3 Law on Credit Institutions 2010 (as amended), Article 153(1).
4 Telecommunications Law 2009 (as amended), Article 19(5).
5 Guiding Decree, Article 10(1)(b).
6 Guiding Decree, Article 13(3).
7 In 2018 alone, the Vietnam Competition and Consumer Authority (i.e. the former competition watchdog) accepted three consultation requests and four notification files, appraised five mergers and investigated one case according to the VNCCA annual report, available at: http://www.vca.gov.vn/books/BaocaothuongnienCucCT&BVNTD2018.pdf (last accessed: 03 January 2020).
8 Competition Law 2018, Article 39(3).
9 Even the omission of act by the VNCC at the end of Phase I, i.e. not issuing any Phase I findings at all, can be appealed as well.

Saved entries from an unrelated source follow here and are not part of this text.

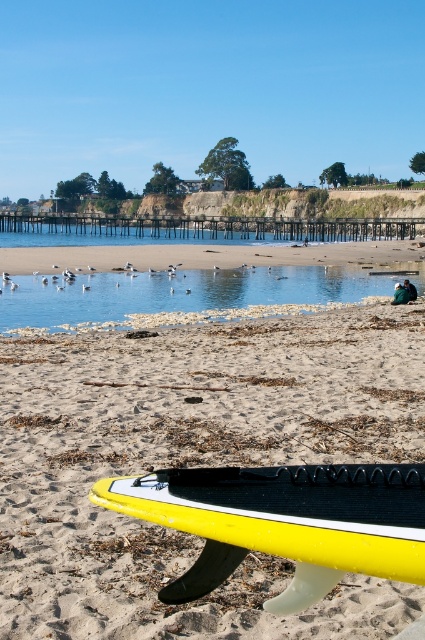 Question: Which point appears closest to the camera in this image?

Choices:
 (A) (367, 538)
 (B) (387, 285)

Answer: (A)

Question: In this image, where is yellow foam surfboard at lower center located relative to clear water at center?

Choices:
 (A) right
 (B) left

Answer: (A)

Question: Which point appears closest to the camera in this image?

Choices:
 (A) (209, 273)
 (B) (337, 508)
 (C) (3, 595)

Answer: (B)

Question: Can you confirm if yellow foam surfboard at lower center is positioned to the left of clear water at center?

Choices:
 (A) yes
 (B) no

Answer: (B)

Question: Can you confirm if yellow matte surfboard at lower center is thinner than clear water at center?

Choices:
 (A) yes
 (B) no

Answer: (A)

Question: Which object is the farthest from the yellow matte surfboard at lower center?

Choices:
 (A) clear water at center
 (B) yellow foam surfboard at lower center

Answer: (A) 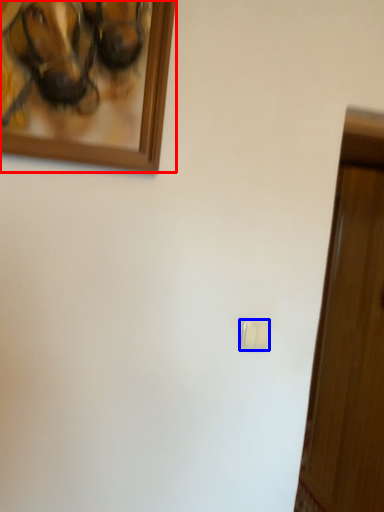 Question: Among these objects, which one is farthest to the camera, picture frame (highlighted by a red box) or light switch (highlighted by a blue box)?

Choices:
 (A) picture frame
 (B) light switch

Answer: (B) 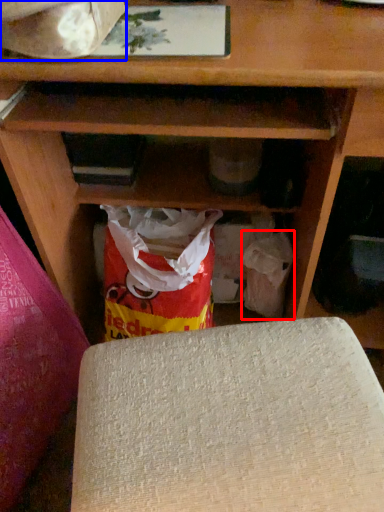 Question: Which object appears farthest to the camera in this image, grocery bag (highlighted by a red box) or wrapping paper (highlighted by a blue box)?

Choices:
 (A) grocery bag
 (B) wrapping paper

Answer: (A) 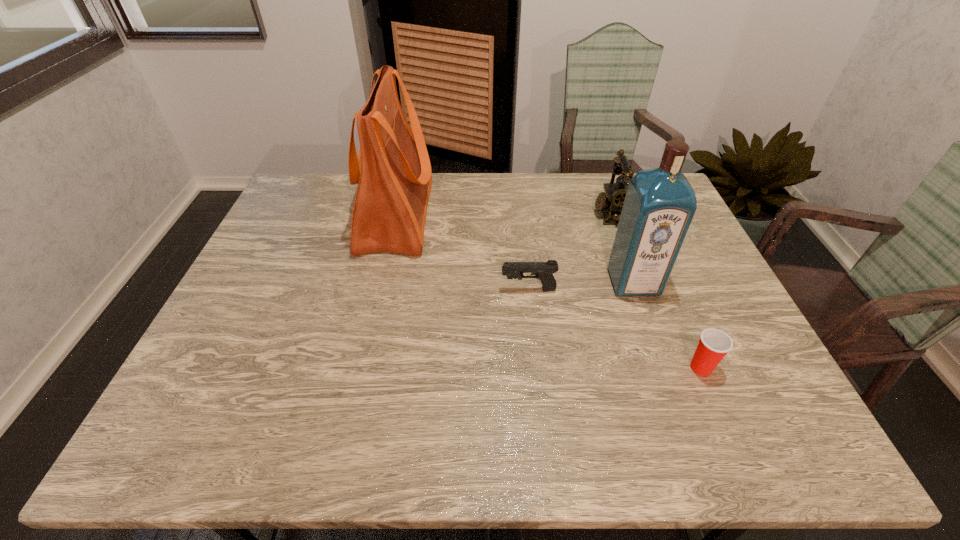 Select which object is the third closest to the pistol. Please provide its 2D coordinates. Your answer should be formatted as a tuple, i.e. [(x, y)], where the tuple contains the x and y coordinates of a point satisfying the conditions above.

[(613, 198)]

Where is `object that is the third nearest to the Dixie cup`? This screenshot has width=960, height=540. object that is the third nearest to the Dixie cup is located at coordinates (613, 198).

You are a GUI agent. You are given a task and a screenshot of the screen. Output one action in this format:
    pyautogui.click(x=<x>, y=<y>)
    Task: Click on the vacant space that satisfies the following two spatial constraints: 1. at the barrel of the pistol; 2. on the back side of the Dixie cup
    The width and height of the screenshot is (960, 540).
    Given the screenshot: What is the action you would take?
    pyautogui.click(x=537, y=368)

Find the location of a particular element. vacant position in the image that satisfies the following two spatial constraints: 1. on the front pocket of the shopping bag; 2. on the back side of the nearest object is located at coordinates (361, 368).

Identify the location of free location that satisfies the following two spatial constraints: 1. on the flat label side of the nearest object; 2. on the left side of the liquor. (663, 368).

In order to click on free space in the image that satisfies the following two spatial constraints: 1. on the back side of the nearest object; 2. on the front pocket of the shopping bag in this screenshot , I will do `click(636, 215)`.

Identify the location of vacant space that satisfies the following two spatial constraints: 1. on the front pocket of the shopping bag; 2. on the right side of the Dixie cup. Image resolution: width=960 pixels, height=540 pixels. (361, 368).

You are a GUI agent. You are given a task and a screenshot of the screen. Output one action in this format:
    pyautogui.click(x=<x>, y=<y>)
    Task: Click on the free space that satisfies the following two spatial constraints: 1. on the flat label side of the liquor; 2. on the left side of the nearest object
    This screenshot has width=960, height=540.
    Given the screenshot: What is the action you would take?
    pyautogui.click(x=663, y=368)

I want to click on vacant space that satisfies the following two spatial constraints: 1. on the front pocket of the shopping bag; 2. on the back side of the nearest object, so click(x=361, y=368). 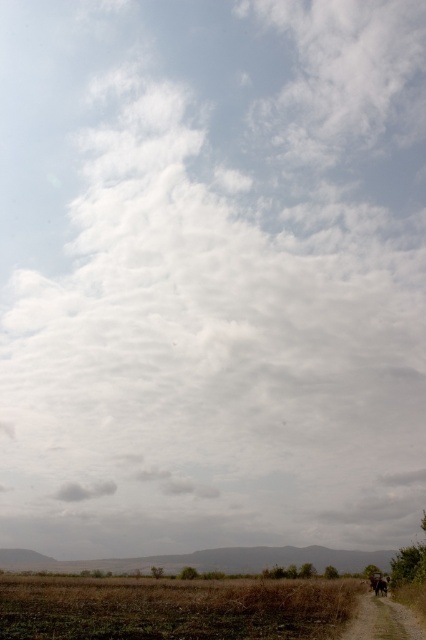 Does brown grassy field at lower center have a lesser width compared to brown dirt track at lower right?

No.

Does brown grassy field at lower center have a lesser height compared to brown dirt track at lower right?

No.

Describe the element at coordinates (172, 608) in the screenshot. I see `brown grassy field at lower center` at that location.

At what (x,y) coordinates should I click in order to perform the action: click on brown grassy field at lower center. Please return your answer as a coordinate pair (x, y). The width and height of the screenshot is (426, 640). Looking at the image, I should click on (172, 608). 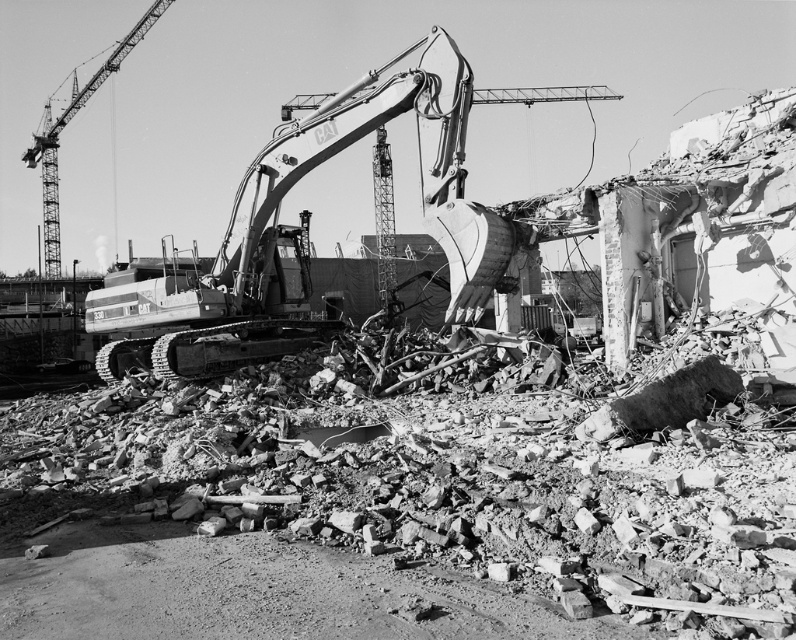 Is metallic gray excavator at center in front of metallic gray crane at upper left?

Yes, it is in front of metallic gray crane at upper left.

Is metallic gray excavator at center behind metallic gray crane at upper left?

That is False.

Between point (299, 150) and point (53, 170), which one is positioned in front?

Point (299, 150)

Where is `metallic gray excavator at center`? The height and width of the screenshot is (640, 796). metallic gray excavator at center is located at coordinates (281, 227). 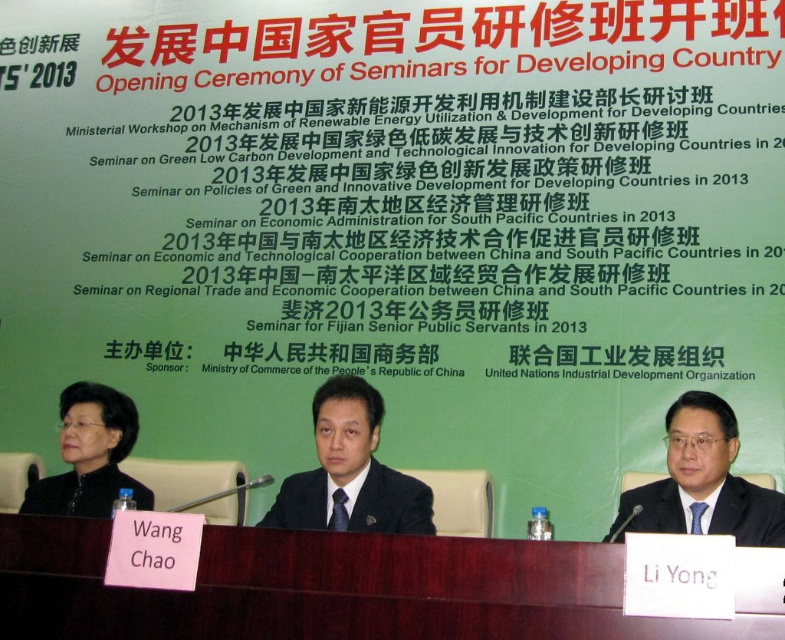 Does black matte suit at center come in front of black matte business suit at left?

Yes, it is in front of black matte business suit at left.

This screenshot has height=640, width=785. Describe the element at coordinates (391, 502) in the screenshot. I see `black matte suit at center` at that location.

Find the location of a particular element. The image size is (785, 640). black matte suit at center is located at coordinates (391, 502).

Who is shorter, dark blue suit at right or black matte suit at center?

With less height is black matte suit at center.

Measure the distance between dark blue suit at right and camera.

dark blue suit at right and camera are 16.78 meters apart.

At what (x,y) coordinates should I click in order to perform the action: click on dark blue suit at right. Please return your answer as a coordinate pair (x, y). Looking at the image, I should click on (700, 483).

Can you confirm if black matte jacket at lower left is taller than black matte suit at center?

In fact, black matte jacket at lower left may be shorter than black matte suit at center.

Is point (103, 413) positioned behind point (371, 458)?

Yes, point (103, 413) is behind point (371, 458).

What do you see at coordinates (90, 456) in the screenshot?
I see `black matte jacket at lower left` at bounding box center [90, 456].

Where is `black matte jacket at lower left`? black matte jacket at lower left is located at coordinates (90, 456). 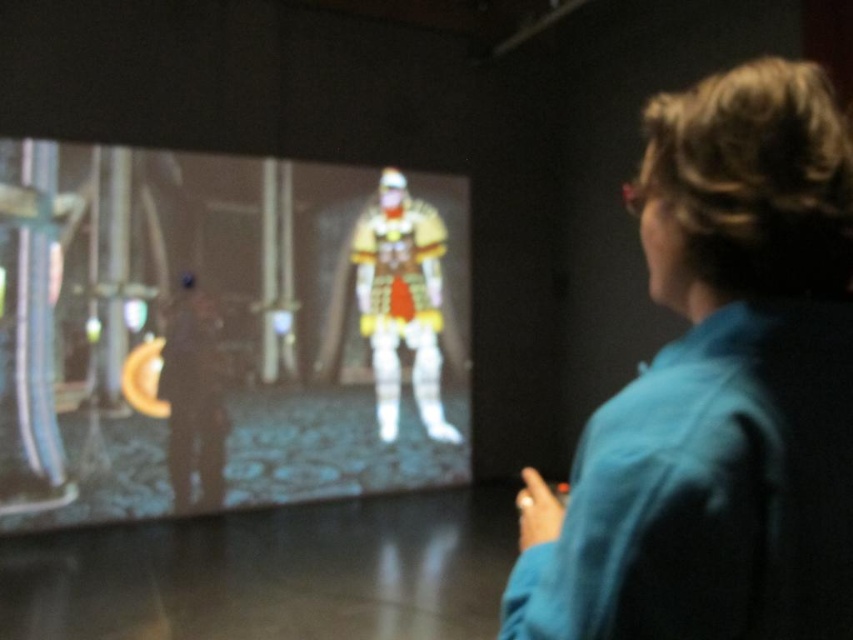 Question: Which of the following is the closest to the observer?

Choices:
 (A) (119, 262)
 (B) (741, 92)
 (C) (387, 250)

Answer: (B)

Question: From the image, what is the correct spatial relationship of matte plastic figure at center in relation to blue fabric at upper right?

Choices:
 (A) below
 (B) above

Answer: (A)

Question: Can you confirm if blue fabric at upper right is positioned above white glossy armor at center?

Choices:
 (A) no
 (B) yes

Answer: (A)

Question: Which point is closer to the camera?

Choices:
 (A) matte plastic figure at center
 (B) white glossy armor at center
 (C) blue fabric at upper right

Answer: (C)

Question: Can you confirm if matte plastic figure at center is smaller than blue fabric at upper right?

Choices:
 (A) no
 (B) yes

Answer: (A)

Question: Which point is farther to the camera?

Choices:
 (A) (302, 342)
 (B) (769, 436)
 (C) (372, 372)

Answer: (C) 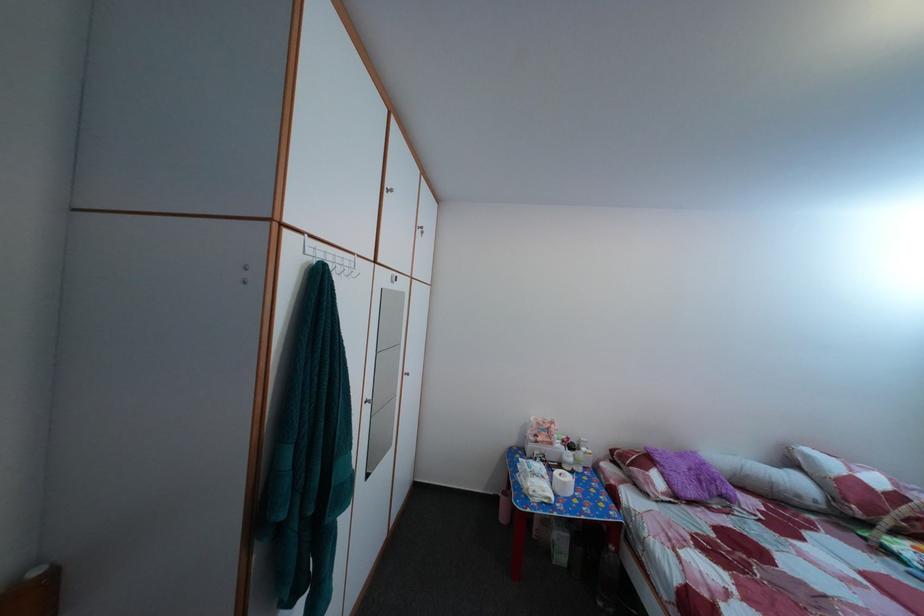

10 OECD Competition Committee, Summary of discussion of the roundtable on Suspensory Effects of Merger Notifications and Gun Jumping, DAF/COMP/M(2018)2/ANN4/FINAL, 21 October 2019, p 4, https://one.oecd.org/document/DAF/COMP/M(2018)2/ANN4/FINAL/en/pdf.
11 The total turnover used in this section refers to that in the relevant market of each respective violator in the fiscal year prior to the violation.